Otobüs ilerliyordu ve Elçin denize bakarken, otobüsteki erkek çoğunluğunu unutmuş yaşadığı şehri düşünüyordu. Metropol diyorlardı buraya. Dünyadaki bütün metropoller böyle miydi acaba? Kadınlar istedikleri saatte sokakları arşınlayamıyorlar mıydı! Eğer böyleyse bu durum metropollerin en büyük ayıbıydı. Bu durumda kadınlar bir çeşit tutukluluk hali yaşıyorlardı.


Giriş çıkış saatlerinin belli olduğu bir tutukevinde; üstelik cezaevi kendi evi! Kim bilir belki de kadınlar bu nedenle çok düşkündüler evlerine. Tutukluluk hallerini en güzel şekilde geçirmek için.


Kulaklığından dinlediği şarkıda bir rock grubu “ Dünyanın Sonuna Doğmuşum” diyordu. Evet belkide dünyanın son yıllarında yaşıyordu. Geçen zaman neyi değiştiriyordu ki!
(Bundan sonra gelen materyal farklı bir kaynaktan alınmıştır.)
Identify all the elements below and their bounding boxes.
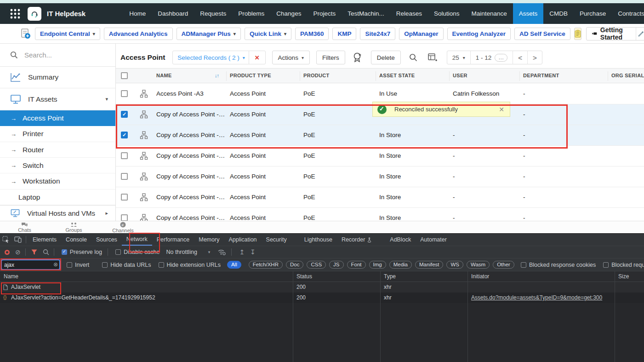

Eğer gelişiyorsa insanlık; tam karşısında oturan kız neden tedirgin gözlerle bakıyordu etrafa? Sanırım bu korkular sonucunda karar veriyorlardı eve gidecekleri zamana…


Bunu yapan kendi halkı, kendini ait hissettiği toplum bile olsa kalıplarla yaşayamayacağını biliyordu Elçin.. Kararlıydı yaşamayacaktı.


Düşünce karmaşasının içinde annesinin, teyzesinin, halasının gençlik hikayeleri geldi aklına. Onlar da cok sıkıntı çekmişler onların da sokaklara çıkamadıkları olmuş. Sıkı yönetimleri yaşamışlar. Peki ya şimdi kadınların yaşadığı bu ne “cinsiyete özel sıkı yönetim” mi? ya kendisinden sonraki nesil nelerle karşılaşacaktı? Kendi kızı olduğunda “akşam sekizde evde olmanı istiyorum” demek zorunda mı kalcaktı??….


Soru işaretleri sıralanırken zihninde ineceği durağa gelmişti.  Evine sadece 5 dakika kadar yürüyordu bu sürece gözleri çevrede gezen bir bayan aradı. Bulsaydı huzurla uyuyabilecekti o akşam.


Kapıya geldiğinde tekrar saate baktı 23:15’di. Güzel bir yaz akşamında evine dönmüştü. Yorgundu ama yorgunluğunu unutmuş daha çok bu güzel havada gezintiye çıkamayan hemcinsleri için üzgündü…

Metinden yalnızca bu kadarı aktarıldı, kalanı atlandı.